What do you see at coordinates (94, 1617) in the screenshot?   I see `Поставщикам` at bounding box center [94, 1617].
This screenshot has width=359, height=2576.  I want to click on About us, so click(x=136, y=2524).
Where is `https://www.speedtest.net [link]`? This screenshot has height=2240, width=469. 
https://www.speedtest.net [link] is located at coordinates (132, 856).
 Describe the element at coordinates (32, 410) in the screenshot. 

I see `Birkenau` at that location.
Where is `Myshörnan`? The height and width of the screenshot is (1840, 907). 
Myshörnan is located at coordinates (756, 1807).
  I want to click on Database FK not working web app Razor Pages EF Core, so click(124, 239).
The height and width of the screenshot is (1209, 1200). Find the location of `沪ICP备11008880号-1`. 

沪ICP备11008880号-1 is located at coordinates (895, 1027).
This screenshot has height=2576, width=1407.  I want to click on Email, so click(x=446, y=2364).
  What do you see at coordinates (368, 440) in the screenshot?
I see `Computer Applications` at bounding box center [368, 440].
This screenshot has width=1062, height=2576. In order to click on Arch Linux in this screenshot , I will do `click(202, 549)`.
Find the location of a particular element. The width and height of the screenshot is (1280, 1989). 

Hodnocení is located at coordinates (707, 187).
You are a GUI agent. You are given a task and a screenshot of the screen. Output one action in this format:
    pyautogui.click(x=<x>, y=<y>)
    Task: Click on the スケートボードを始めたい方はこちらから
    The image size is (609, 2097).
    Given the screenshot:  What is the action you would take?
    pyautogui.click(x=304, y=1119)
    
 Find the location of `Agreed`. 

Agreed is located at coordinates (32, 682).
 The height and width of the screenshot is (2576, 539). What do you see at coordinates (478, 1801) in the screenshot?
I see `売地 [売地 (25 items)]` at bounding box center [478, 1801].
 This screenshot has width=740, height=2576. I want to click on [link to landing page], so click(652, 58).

··········

**Task details**
When the line with "has height=2240, width=469." is reached in the data above, begin copying, and stop after the line with "pyautogui.click(x=<x>, y=<y>)"; copy each line exactly, both ends included.

**Response area**
Where is `https://www.speedtest.net [link]`? This screenshot has height=2240, width=469. 
https://www.speedtest.net [link] is located at coordinates (132, 856).
 Describe the element at coordinates (32, 410) in the screenshot. 

I see `Birkenau` at that location.
Where is `Myshörnan`? The height and width of the screenshot is (1840, 907). 
Myshörnan is located at coordinates (756, 1807).
  I want to click on Database FK not working web app Razor Pages EF Core, so click(124, 239).
The height and width of the screenshot is (1209, 1200). Find the location of `沪ICP备11008880号-1`. 

沪ICP备11008880号-1 is located at coordinates (895, 1027).
This screenshot has height=2576, width=1407.  I want to click on Email, so click(x=446, y=2364).
  What do you see at coordinates (368, 440) in the screenshot?
I see `Computer Applications` at bounding box center [368, 440].
This screenshot has width=1062, height=2576. In order to click on Arch Linux in this screenshot , I will do `click(202, 549)`.
Find the location of a particular element. The width and height of the screenshot is (1280, 1989). 

Hodnocení is located at coordinates (707, 187).
You are a GUI agent. You are given a task and a screenshot of the screen. Output one action in this format:
    pyautogui.click(x=<x>, y=<y>)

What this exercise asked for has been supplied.